増田寛也元総務相は人口減少により全国で896の市区町村が消滅しかねないと試算している。東北ではなんと81.5%の自治体が消滅する計算になる。人口減少は出生率や少子化の問題として捉えられがちだが、実は人口流出、特に若年層の流出が大きな問題だ。
全国的には東京への一極集中が地方の人口減少を加速させている。東北では特に女性の首都圏への流出が目立つ。増田氏の分析によれば20歳~39歳の若年女性が半分になればその自治体は消滅する可能性が高いという。
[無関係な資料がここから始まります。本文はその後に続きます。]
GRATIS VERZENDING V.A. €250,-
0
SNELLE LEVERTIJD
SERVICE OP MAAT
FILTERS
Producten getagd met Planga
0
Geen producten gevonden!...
山形県の市町村で人口が増え続けているのは東根市だけだ。何故、増え続けているのか?東根市では「中学3年生までの医療費無料化」や遊びセンター「けやきホール」の立体空間に大迫力の大型ジャングルジムをつくり「多少の擦り傷などは家庭にお持ち帰りください」と子供の冒険心や探究心を刺激するユニークな遊び場をつくり近隣から親子連れを呼び込むなど「子育てするなら東根市」のキャッチフレーズを現実のものにしている。
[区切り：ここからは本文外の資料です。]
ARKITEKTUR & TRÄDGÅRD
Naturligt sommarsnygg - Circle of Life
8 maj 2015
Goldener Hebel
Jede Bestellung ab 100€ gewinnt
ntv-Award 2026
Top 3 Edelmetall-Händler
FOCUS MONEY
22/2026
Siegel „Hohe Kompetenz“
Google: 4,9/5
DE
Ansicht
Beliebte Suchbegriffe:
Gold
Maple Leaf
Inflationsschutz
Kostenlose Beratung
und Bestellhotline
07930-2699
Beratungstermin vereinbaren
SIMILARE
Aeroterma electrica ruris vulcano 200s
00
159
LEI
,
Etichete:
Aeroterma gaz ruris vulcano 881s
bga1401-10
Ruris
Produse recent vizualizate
一方、東根市内の4つの工業団地には7000人を超える雇用があるという。さらにカシオが中国工場の仕事を日本に戻すと聞くや市長自らカシオに乗り込みカシオの東根工場への移管を要請したという。人口流出の最大の理由は地元に働く場所が無いことだというから東根市長の積極さが目を引く。
一般に、地方が生き残るための条件は、第1に安定した仕事を提供する「職場の創出」であり、第2に地域に活気や刺激をもたらす百貨店や映画館、大学、救命救急センターといった「賑わい」であり、第3に「子供を産み育てやすい環境の整備」だといわれているが、なんといっても産業を振興して雇用の場を増やすことが地方活性化の王道だろう。
雇用を増やすには企業誘致も重要だが、私は地元企業の黒字化を推進することが何よりも重要で効果があると考えている。今、全国の企業の3割しか黒字申告をしていない。いわば7割の企業が税金を納められないでいるのだが、税金を納められないのに雇用を増加させることは考えにくい。
あさひ会計の65%のお客様は黒字決算をしているが、かつて赤字だった企業が経営改善により黒字企業に転換することは可能なのだ。潰れそうだった企業が今や1億円以上の利益を出しているという事例は、数えられないほどいくつもある。1億円以上の利益を出すと金融機関をはじめ取引先や競合先など周囲のその企業を見る目が違ってくる。特に、社員の自信や自覚や愛社心が違ってくる。そうなれば優秀な新社員も入社してくれるだろう。九州の田川市では、行政と公認会計士や弁護士などの「士業の共同体」とが連携して中小企業の経営を支援している。